Source data:
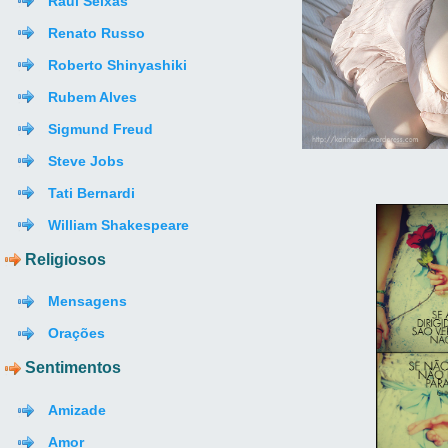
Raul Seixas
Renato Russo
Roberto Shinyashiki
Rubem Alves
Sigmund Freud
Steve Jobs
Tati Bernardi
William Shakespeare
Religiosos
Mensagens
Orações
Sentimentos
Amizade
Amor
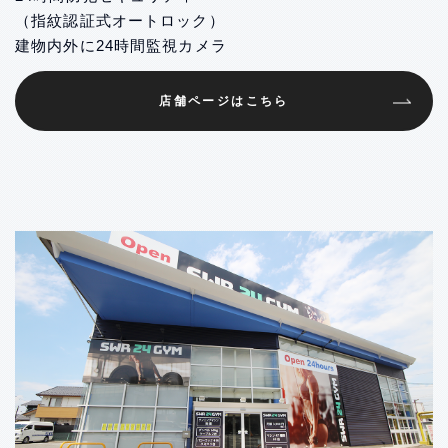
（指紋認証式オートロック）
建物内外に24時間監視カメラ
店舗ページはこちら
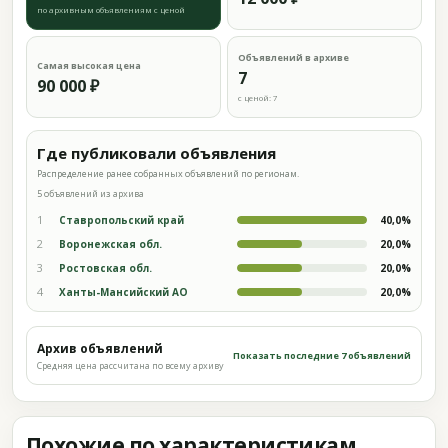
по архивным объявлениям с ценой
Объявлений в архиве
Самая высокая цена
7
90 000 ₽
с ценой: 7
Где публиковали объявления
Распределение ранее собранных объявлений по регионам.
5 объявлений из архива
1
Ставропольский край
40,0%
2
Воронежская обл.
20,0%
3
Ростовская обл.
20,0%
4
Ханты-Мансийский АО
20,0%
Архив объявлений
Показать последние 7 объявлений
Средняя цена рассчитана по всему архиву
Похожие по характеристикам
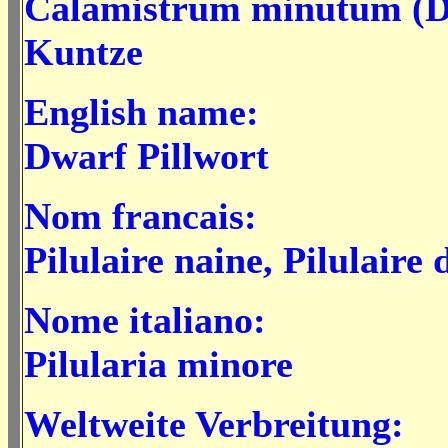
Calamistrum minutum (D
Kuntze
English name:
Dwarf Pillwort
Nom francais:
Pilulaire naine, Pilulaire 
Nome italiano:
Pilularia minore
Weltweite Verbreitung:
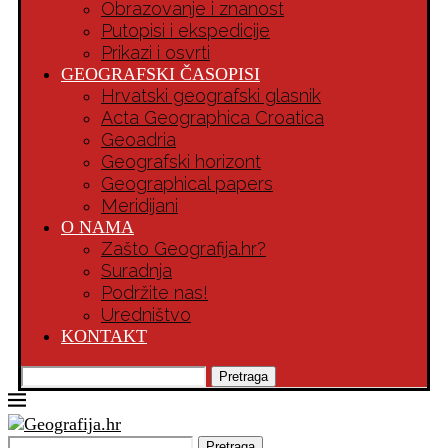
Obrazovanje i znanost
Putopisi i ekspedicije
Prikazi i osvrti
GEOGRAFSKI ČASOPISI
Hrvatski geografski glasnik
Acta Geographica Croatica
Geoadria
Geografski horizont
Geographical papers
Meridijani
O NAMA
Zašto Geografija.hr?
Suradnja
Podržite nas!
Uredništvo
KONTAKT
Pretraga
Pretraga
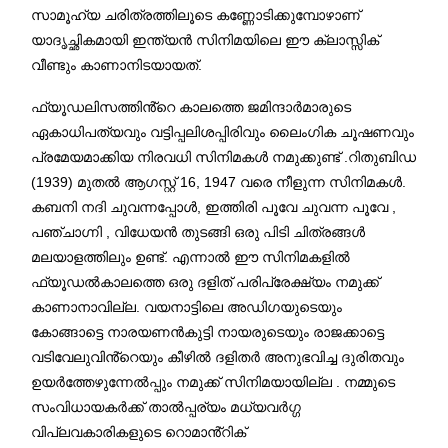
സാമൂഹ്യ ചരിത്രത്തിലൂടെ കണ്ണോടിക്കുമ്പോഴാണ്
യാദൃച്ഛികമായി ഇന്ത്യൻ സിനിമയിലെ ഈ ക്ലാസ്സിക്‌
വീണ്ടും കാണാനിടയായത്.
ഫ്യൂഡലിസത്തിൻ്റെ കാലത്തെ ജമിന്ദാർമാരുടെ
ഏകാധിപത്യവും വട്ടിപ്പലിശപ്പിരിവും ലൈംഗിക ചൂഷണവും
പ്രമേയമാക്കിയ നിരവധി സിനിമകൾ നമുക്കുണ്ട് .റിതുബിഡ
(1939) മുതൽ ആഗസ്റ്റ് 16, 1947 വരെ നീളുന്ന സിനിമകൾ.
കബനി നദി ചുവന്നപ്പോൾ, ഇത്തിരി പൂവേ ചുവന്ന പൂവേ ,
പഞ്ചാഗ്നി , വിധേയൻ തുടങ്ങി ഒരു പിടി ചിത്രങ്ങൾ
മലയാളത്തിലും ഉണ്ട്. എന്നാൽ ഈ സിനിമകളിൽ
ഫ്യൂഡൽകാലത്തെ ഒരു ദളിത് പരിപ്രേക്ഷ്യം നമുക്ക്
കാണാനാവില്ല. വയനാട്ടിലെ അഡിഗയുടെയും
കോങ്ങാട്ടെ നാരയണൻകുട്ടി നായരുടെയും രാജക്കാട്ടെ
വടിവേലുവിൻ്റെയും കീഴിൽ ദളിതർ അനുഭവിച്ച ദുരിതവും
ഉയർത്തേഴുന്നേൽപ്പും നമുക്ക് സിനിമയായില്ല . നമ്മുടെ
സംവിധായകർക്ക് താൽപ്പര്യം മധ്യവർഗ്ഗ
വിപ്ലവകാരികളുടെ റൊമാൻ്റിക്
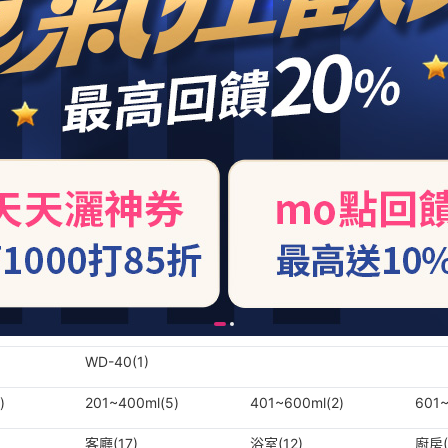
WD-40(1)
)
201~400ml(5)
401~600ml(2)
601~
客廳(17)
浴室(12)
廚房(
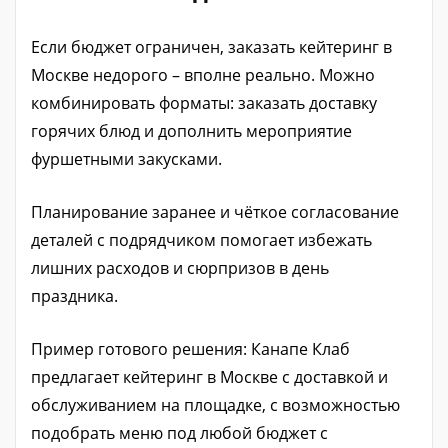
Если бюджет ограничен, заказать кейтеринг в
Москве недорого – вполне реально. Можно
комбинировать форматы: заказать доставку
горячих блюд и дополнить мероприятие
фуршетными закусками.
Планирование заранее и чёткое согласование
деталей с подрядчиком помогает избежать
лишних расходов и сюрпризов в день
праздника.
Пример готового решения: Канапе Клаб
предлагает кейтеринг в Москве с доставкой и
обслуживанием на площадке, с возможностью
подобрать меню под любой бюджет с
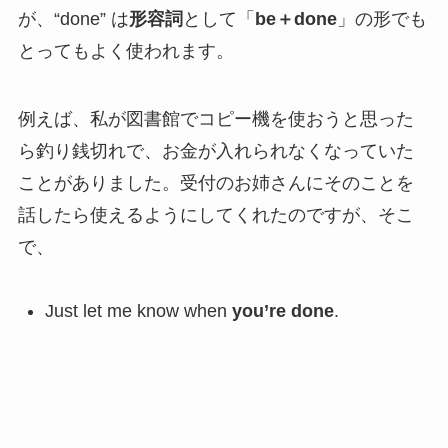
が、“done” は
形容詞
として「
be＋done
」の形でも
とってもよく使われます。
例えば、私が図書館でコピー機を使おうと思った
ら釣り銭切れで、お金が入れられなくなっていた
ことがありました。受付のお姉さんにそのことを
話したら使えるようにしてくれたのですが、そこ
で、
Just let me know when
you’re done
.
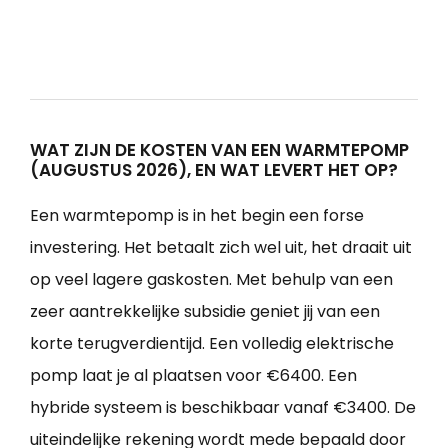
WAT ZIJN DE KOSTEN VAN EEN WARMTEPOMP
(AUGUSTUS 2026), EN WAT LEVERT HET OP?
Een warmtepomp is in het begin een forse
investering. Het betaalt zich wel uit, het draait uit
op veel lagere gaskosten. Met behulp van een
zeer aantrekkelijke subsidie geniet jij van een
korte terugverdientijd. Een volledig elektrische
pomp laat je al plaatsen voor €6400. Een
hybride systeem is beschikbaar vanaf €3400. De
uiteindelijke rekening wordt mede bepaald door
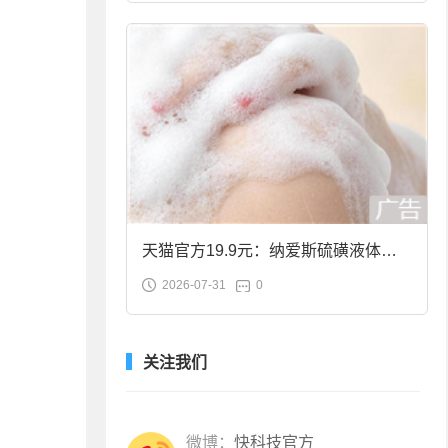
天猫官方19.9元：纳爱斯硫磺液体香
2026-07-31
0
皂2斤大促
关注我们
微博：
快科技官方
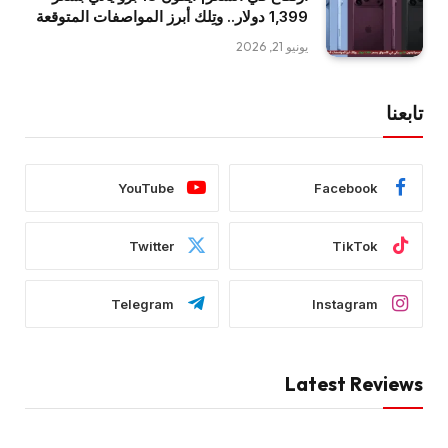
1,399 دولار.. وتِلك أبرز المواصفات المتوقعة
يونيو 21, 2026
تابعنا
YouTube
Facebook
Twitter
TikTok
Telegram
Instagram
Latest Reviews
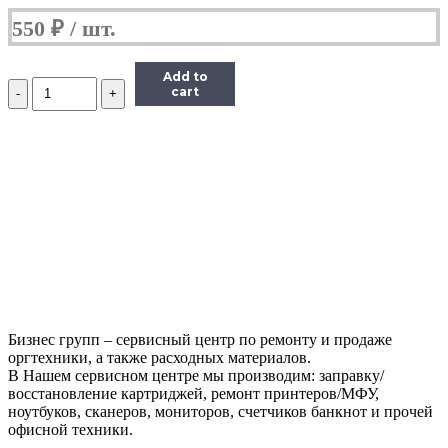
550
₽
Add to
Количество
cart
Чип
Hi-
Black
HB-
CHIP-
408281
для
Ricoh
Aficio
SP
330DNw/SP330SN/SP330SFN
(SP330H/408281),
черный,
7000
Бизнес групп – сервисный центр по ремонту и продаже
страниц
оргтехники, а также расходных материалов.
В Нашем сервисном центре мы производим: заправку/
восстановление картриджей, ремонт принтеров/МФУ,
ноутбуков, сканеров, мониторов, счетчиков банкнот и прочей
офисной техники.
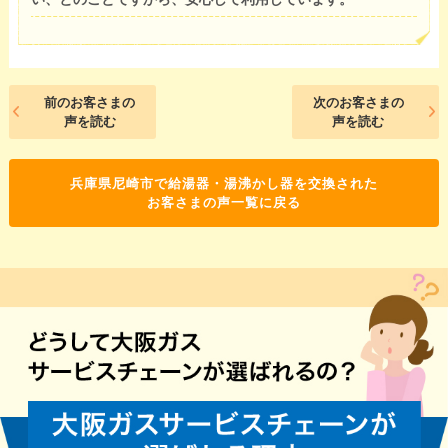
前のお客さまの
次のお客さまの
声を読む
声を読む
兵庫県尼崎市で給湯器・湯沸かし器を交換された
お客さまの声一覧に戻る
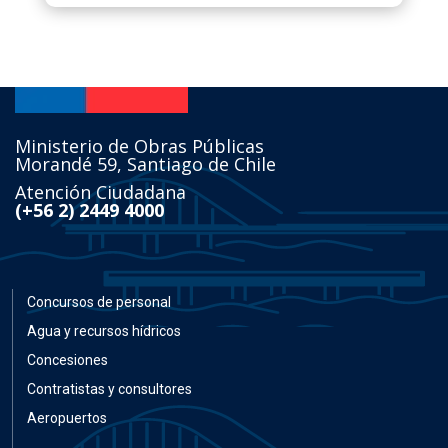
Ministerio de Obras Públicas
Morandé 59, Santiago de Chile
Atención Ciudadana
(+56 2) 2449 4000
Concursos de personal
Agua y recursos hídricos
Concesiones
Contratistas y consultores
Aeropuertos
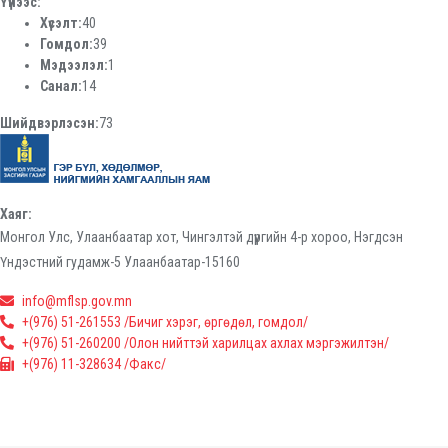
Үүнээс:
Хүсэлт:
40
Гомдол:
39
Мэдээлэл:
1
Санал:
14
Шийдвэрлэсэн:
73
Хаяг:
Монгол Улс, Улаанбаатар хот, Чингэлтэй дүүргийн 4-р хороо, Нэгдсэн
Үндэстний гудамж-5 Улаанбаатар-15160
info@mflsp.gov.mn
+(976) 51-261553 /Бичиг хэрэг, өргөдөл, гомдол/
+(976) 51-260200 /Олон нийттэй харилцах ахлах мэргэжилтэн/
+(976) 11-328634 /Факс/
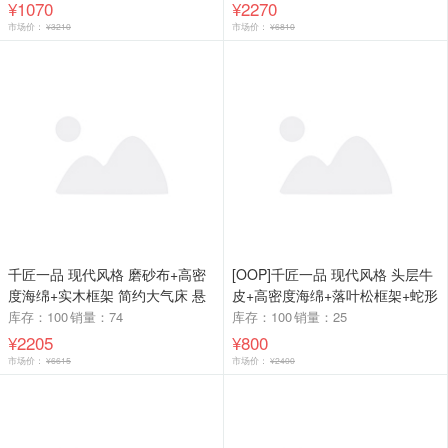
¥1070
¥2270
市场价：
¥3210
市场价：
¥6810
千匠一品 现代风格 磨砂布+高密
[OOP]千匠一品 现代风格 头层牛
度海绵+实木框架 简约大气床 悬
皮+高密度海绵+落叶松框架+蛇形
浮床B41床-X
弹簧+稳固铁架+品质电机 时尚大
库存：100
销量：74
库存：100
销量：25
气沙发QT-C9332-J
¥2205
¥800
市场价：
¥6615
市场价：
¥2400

### EXERCISE:
The data above must be given back verbatim, minus its images.

### YOUR SOLUTION:
Raul Seixas
Renato Russo
Roberto Shinyashiki
Rubem Alves
Sigmund Freud
Steve Jobs
Tati Bernardi
William Shakespeare
Religiosos
Mensagens
Orações
Sentimentos
Amizade
Amor
（指紋認証式オートロック）
建物内外に24時間監視カメラ
店舗ページはこちら
по архивным объявлениям с ценой
Объявлений в архиве
Самая высокая цена
7
90 000 ₽
с ценой: 7
Где публиковали объявления
Распределение ранее собранных объявлений по регионам.
5 объявлений из архива
1
Ставропольский край
40,0%
2
Воронежская обл.
20,0%
3
Ростовская обл.
20,0%
4
Ханты-Мансийский АО
20,0%
Архив объявлений
Показать последние 7 объявлений
Средняя цена рассчитана по всему архиву
Похожие по характеристикам
Calamistrum minutum (D
Kuntze
English name:
Dwarf Pillwort
Nom francais:
Pilulaire naine, Pilulaire 
Nome italiano:
Pilularia minore
Weltweite Verbreitung:
Obrazovanje i znanost
Putopisi i ekspedicije
Prikazi i osvrti
GEOGRAFSKI ČASOPISI
Hrvatski geografski glasnik
Acta Geographica Croatica
Geoadria
Geografski horizont
Geographical papers
Meridijani
O NAMA
Zašto Geografija.hr?
Suradnja
Podržite nas!
Uredništvo
KONTAKT
Pretraga
Pretraga
സാമൂഹ്യ ചരിത്രത്തിലൂടെ കണ്ണോടിക്കുമ്പോഴാണ്
യാദൃച്ഛികമായി ഇന്ത്യൻ സിനിമയിലെ ഈ ക്ലാസ്സിക്‌
വീണ്ടും കാണാനിടയായത്.
ഫ്യൂഡലിസത്തിൻ്റെ കാലത്തെ ജമിന്ദാർമാരുടെ
ഏകാധിപത്യവും വട്ടിപ്പലിശപ്പിരിവും ലൈംഗിക ചൂഷണവും
പ്രമേയമാക്കിയ നിരവധി സിനിമകൾ നമുക്കുണ്ട് .റിതുബിഡ
(1939) മുതൽ ആഗസ്റ്റ് 16, 1947 വരെ നീളുന്ന സിനിമകൾ.
കബനി നദി ചുവന്നപ്പോൾ, ഇത്തിരി പൂവേ ചുവന്ന പൂവേ ,
പഞ്ചാഗ്നി , വിധേയൻ തുടങ്ങി ഒരു പിടി ചിത്രങ്ങൾ
മലയാളത്തിലും ഉണ്ട്. എന്നാൽ ഈ സിനിമകളിൽ
ഫ്യൂഡൽകാലത്തെ ഒരു ദളിത് പരിപ്രേക്ഷ്യം നമുക്ക്
കാണാനാവില്ല. വയനാട്ടിലെ അഡിഗയുടെയും
കോങ്ങാട്ടെ നാരയണൻകുട്ടി നായരുടെയും രാജക്കാട്ടെ
വടിവേലുവിൻ്റെയും കീഴിൽ ദളിതർ അനുഭവിച്ച ദുരിതവും
ഉയർത്തേഴുന്നേൽപ്പും നമുക്ക് സിനിമയായില്ല . നമ്മുടെ
സംവിധായകർക്ക് താൽപ്പര്യം മധ്യവർഗ്ഗ
വിപ്ലവകാരികളുടെ റൊമാൻ്റിക്
WD-40(1)
)
201~400ml(5)
401~600ml(2)
601~
客廳(17)
浴室(12)
廚房(
Если бюджет ограничен, заказать кейтеринг в
Москве недорого – вполне реально. Можно
комбинировать форматы: заказать доставку
горячих блюд и дополнить мероприятие
фуршетными закусками.
Планирование заранее и чёткое согласование
деталей с подрядчиком помогает избежать
лишних расходов и сюрпризов в день
праздника.
Пример готового решения: Канапе Клаб
предлагает кейтеринг в Москве с доставкой и
обслуживанием на площадке, с возможностью
подобрать меню под любой бюджет с
が、“done” は
形容詞
として「
be＋done
」の形でも
とってもよく使われます。
例えば、私が図書館でコピー機を使おうと思った
ら釣り銭切れで、お金が入れられなくなっていた
ことがありました。受付のお姉さんにそのことを
話したら使えるようにしてくれたのですが、そこ
で、
Just let me know when
you’re done
.
WAT ZIJN DE KOSTEN VAN EEN WARMTEPOMP
(AUGUSTUS 2026), EN WAT LEVERT HET OP?
Een warmtepomp is in het begin een forse
investering. Het betaalt zich wel uit, het draait uit
op veel lagere gaskosten. Met behulp van een
zeer aantrekkelijke subsidie geniet jij van een
korte terugverdientijd. Een volledig elektrische
pomp laat je al plaatsen voor €6400. Een
hybride systeem is beschikbaar vanaf €3400. De
uiteindelijke rekening wordt mede bepaald door
天猫官方19.9元：纳爱斯硫磺液体香
2026-07-31
0
皂2斤大促
关注我们
微博：
快科技官方
1,399 دولار.. وتِلك أبرز المواصفات المتوقعة
يونيو 21, 2026
تابعنا
YouTube
Facebook
Twitter
TikTok
Telegram
Instagram
Latest Reviews
550
₽
Add to
Количество
cart
Чип
Hi-
Black
HB-
CHIP-
408281
для
Ricoh
Aficio
SP
330DNw/SP330SN/SP330SFN
(SP330H/408281),
черный,
7000
Бизнес групп – сервисный центр по ремонту и продаже
страниц
оргтехники, а также расходных материалов.
В Нашем сервисном центре мы производим: заправку/
восстановление картриджей, ремонт принтеров/МФУ,
ноутбуков, сканеров, мониторов, счетчиков банкнот и прочей
офисной техники.
前のお客さまの
次のお客さまの
声を読む
声を読む
兵庫県尼崎市で給湯器・湯沸かし器を交換された
お客さまの声一覧に戻る
Ministerio de Obras Públicas
Morandé 59, Santiago de Chile
Atención Ciudadana
(+56 2) 2449 4000
Concursos de personal
Agua y recursos hídricos
Concesiones
Contratistas y consultores
Aeropuertos
Үүнээс:
Хүсэлт:
40
Гомдол:
39
Мэдээлэл:
1
Санал:
14
Шийдвэрлэсэн:
73
Хаяг:
Монгол Улс, Улаанбаатар хот, Чингэлтэй дүүргийн 4-р хороо, Нэгдсэн
Үндэстний гудамж-5 Улаанбаатар-15160
info@mflsp.gov.mn
+(976) 51-261553 /Бичиг хэрэг, өргөдөл, гомдол/
+(976) 51-260200 /Олон нийттэй харилцах ахлах мэргэжилтэн/
+(976) 11-328634 /Факс/
¥1070
¥2270
市场价：
¥3210
市场价：
¥6810
千匠一品 现代风格 磨砂布+高密
[OOP]千匠一品 现代风格 头层牛
度海绵+实木框架 简约大气床 悬
皮+高密度海绵+落叶松框架+蛇形
浮床B41床-X
弹簧+稳固铁架+品质电机 时尚大
库存：100
销量：74
库存：100
销量：25
气沙发QT-C9332-J
¥2205
¥800
市场价：
¥6615
市场价：
¥2400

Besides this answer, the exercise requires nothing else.